Posted on June 24, 2015 by Stephen Lowe

Stephen in thought

As a learning designer, I've still got a lot to learn. Not about learning, but about the business of learning. 

Changing times

Back in the day, when teachers wore gowns and boys had short haircuts, the teacher was a superior being who dictated what the lesson would be, and how the outcomes would be judged.
Learning was like school dinners: there it is, if you don't like it, go hungry. Or, in the tougher establishments like the ones I attended: there it is, eat every last bit of it, even if it is disgusting, it's good for you, and you can't leave the dining room until you've made a clean plate. Homework and detention were very much the same thing but went by a different name.

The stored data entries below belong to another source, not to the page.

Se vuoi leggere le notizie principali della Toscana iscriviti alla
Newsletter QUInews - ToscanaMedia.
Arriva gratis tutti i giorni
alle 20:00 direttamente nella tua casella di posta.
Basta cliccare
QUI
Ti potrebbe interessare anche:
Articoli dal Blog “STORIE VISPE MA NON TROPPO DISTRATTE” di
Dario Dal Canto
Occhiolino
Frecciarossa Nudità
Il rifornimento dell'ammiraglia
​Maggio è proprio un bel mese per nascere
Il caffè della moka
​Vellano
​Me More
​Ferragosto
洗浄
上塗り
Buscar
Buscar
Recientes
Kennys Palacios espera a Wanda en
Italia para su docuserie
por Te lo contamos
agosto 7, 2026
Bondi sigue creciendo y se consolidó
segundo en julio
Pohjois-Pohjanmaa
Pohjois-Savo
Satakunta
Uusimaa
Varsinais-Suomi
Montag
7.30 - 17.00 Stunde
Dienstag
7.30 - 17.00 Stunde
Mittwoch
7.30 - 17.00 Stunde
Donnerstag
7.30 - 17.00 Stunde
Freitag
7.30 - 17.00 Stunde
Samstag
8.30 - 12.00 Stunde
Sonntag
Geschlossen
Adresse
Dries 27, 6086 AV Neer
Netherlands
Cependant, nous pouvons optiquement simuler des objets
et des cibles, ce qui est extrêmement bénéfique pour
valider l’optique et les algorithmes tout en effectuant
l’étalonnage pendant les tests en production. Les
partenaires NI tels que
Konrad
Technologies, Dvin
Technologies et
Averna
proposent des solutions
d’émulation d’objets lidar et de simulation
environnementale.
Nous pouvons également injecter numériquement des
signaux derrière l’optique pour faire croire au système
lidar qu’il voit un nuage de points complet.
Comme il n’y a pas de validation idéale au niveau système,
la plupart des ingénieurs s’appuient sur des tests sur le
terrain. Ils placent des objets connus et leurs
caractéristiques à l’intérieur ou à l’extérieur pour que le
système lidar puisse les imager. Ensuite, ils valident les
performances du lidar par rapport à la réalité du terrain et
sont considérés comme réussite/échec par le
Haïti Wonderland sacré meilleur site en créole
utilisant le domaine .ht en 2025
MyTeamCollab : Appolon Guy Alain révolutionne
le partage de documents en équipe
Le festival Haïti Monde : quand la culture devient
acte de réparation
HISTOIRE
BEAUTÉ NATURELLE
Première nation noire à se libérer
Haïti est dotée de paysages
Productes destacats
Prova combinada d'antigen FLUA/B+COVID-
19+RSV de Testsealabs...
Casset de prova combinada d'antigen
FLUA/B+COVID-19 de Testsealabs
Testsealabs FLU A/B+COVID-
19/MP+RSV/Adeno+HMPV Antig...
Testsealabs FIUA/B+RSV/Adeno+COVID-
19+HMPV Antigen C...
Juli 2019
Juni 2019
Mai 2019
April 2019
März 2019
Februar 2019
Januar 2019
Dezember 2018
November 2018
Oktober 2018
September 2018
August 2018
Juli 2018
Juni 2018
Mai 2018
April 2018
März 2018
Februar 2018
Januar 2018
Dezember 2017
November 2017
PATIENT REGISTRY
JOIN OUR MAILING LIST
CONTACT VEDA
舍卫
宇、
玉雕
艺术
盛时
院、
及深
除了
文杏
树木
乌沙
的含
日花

But now the student and her parents are the customer and the learning spaces, methods, and materials are our product.

Now we've swung our thinking around and most people subscribe to the environments and principles of modern learning. The expectation in this new learning environment is for continuous pedagogical and technical innovation. Unchanged for hundreds of years, the rate of change of learning is now a power curve. Consequently, we find ourselves in need of some professional development in the area of innovation and business start-up. I say start-up because the change from old school to new school is so radical it's an entirely different world.

Learner focus

The learning designers on the Instructional Design team at CORE Education are totally committed to taking a learner focus, as opposed to a curriculum focus, or worse, a teacher focus. However, old habits die hard. As the oldest member of the team I sometimes need to be reminded to focus on the learner, their motivations, and their needs. That may be a narrow profile that we can target with pinpoint accuracy, more often the learners fit into a broad spectrum of people and then the task is harder. 

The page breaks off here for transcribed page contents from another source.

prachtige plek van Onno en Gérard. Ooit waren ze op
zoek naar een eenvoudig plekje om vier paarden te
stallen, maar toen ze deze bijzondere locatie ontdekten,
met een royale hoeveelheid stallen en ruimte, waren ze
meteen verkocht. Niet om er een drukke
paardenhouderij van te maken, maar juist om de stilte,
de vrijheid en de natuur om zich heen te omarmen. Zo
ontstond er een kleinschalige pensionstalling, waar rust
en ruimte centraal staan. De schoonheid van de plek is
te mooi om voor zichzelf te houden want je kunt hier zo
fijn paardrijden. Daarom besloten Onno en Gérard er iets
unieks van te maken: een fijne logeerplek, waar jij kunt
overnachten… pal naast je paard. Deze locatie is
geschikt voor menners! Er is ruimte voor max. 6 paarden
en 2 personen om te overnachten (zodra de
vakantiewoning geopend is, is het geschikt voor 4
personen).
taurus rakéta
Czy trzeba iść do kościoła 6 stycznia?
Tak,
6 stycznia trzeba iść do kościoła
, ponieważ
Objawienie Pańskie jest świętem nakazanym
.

The principles of Universal Design for Learning and the tenets of the Web Content Accessibility Guidelines act as our guide and underpin our work, but really it boils down to giving the learner ownership and offering them choice. Especially with adult learners, but with younger learners too, it's like asking: what do you want to be able to do; what do you need to learn to do that; how do you want to learn it; and how do you want to demonstrate that you can now do that thing you identified at the start? So, what we really design and build these days is not learning, but a framework for learning.

Fiscal challenge

CORE Education is not for profit, but we still need to make money just to survive. To this end, we have established an internal incubator, not unlike Google Labs, but on a more modest scale. Our learning designers are among those who have put forward project ideas. It's burned into our psyche to think: How can my idea improve the quality of our learning designs and implementations? But now we need to think: How can my idea improve the quality of our learning designs and implementations, and be productised, and be monetised?

Virtual challenge

Productise and monetise are not words that come easily to our lips. We don't like to dirty our hands with the filthy lucre. So it's a challenge, and show me a learning designer who does not rise to a challenge! One popular innovation process that we take to like ducks to water is Design Thinking. We workshop the learning problem. The workshop unfolds in stages: empathise, define, ideate, prototype, and test. At its best Design Thinking is high-energy fun, iterative, productive, and ultimately points to one or more candidate solutions. While you can do it at four tables pushed together in your nearest cafe, ideally it takes place in a specially designed collaborative space with aids like portable whiteboards, projection screens, configurable furniture, and soundproof pods. Either way, that's face-to-face. So, here's the Challenge for our team, because we are a virtual team, and we rarely meet face-to-face. How do we innovate effectively in a virtual incubator?

Risk taking

I don't have the answer, but I'm looking for it. For years, I sat on a domain name, virtualincubator.co.nz, but recently I let it go. I keep having ideas for learning frameworks, most recently, an alternate reality games in education framework (ARGEF). But I continue to stare at the wall, racking my brains for how to productize and monetize it. Such is the life of the budding entrepreneur. What gives me hope are the experiences of most start-ups today: the business model is elusive; there is usually a long freeware phase; the freeware phase often morphs into a freemium model; and, the sun has set on the boxed product. Risk taking and failure are wholly acceptable in this brave new world. Success stories usually reference several preceding failed attempts. Perseverance seems to be the key.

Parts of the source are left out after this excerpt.